Es nuestro Rey. Y es cierto que en nuestro amor y devoción le hemos querido
vestir con ostentosos mantos y coronas en sus imágenes, pero no podemos olvidar
que El se despojó del manto para arrodillarse delante de sus discípulos para
lavarles los pies.
Creo que cuando hoy lo estamos
celebrando como rey es algo que no podemos olvidar. Le celebramos y lo
proclamamos como Rey porque nosotros queremos vivir en esos nuevos valores que
nos enseñó con su palabra y con su propia vida. Pensemos cuál es el signo de
ese Reino de Dios que tenemos que dar ante el mundo. Despojémonos también de
nuestros mantos y ciñamos una toalla a nuestra cintura.
Bajemos al barro de la vida y sepamos
ponernos de rodillas delante de los demás aunque para eso tengamos que
embarrarnos; no tengamos miedo, ese barro que nos embarra por fuera será agua
que no purifica por dentro, porque ahí está la sangre de Cristo derramada por
nosotros para purificarnos, para perdonarnos, para hacer nacer en nosotros una
vida nueva.
Reino que se manifiesta en la humildad
y la verdad, decíamos antes; sólo cuando sepamos despojarnos de los mantos de
nuestros orgullos y prestigios, de ser bien mirados o de recibir agasajos de
los demás por lo que hacemos, cuando no temamos que hablen mal de nosotros
porque con todos nos mezclamos – que a Jesús le criticaban porque comía con
publicanos y pecadores -, cuando seamos capaces de poner la otra mejilla ante
las ofensas o los insultos sabiendo dar nuestro brazo a torcer o agachar la
cabeza… estaremos dando esos signos del Reino de Dios que harán creíble nuestro
mensaje.
Muchos son los ropajes de vanidad de
los que seguimos revistiéndonos y hemos olvidado que Jesús es Rey – ‘me llamáis
el Maestro y el Señor y en verdad lo soy’, les dirá – porque se puso a
lavarles los pies y nos dijo que eso era lo que teníamos que hacernos los unos
a los otros. Son los signos y señales que tenemos que dar que Jesús es nuestro
Rey como hoy celebramos, que no son solo unos cantos o unas bonitas celebraciones.

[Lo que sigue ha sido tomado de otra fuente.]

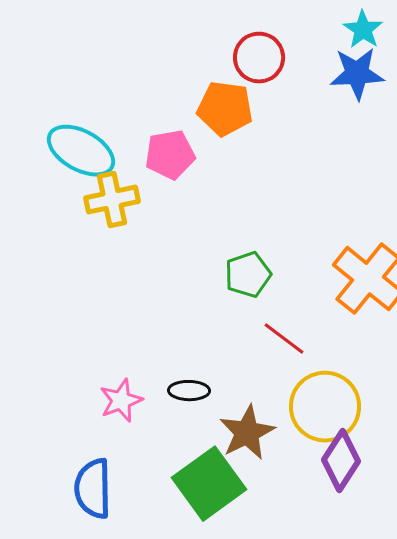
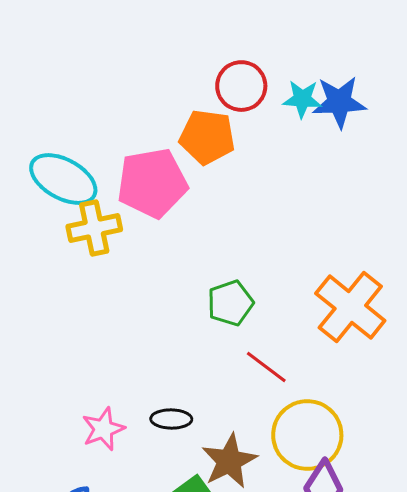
cyan star: (363, 30) -> (302, 99), moved, turned -30
pink pentagon: (170, 155) -> (152, 183), size x1.4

Lo que hemos visto estos días, a partir
de la DANA de Valencia, en tanta gente que fue a embarrarse para ayudar, ¿no
puede ser un signo de lo que nosotros por nuestra fe estamos obligados a hacer?
No esperemos a ocasiones tan espectaculares, porque tenemos que aprender a
hacerlo en el día a día en nuestro encuentro con los que nos rodean.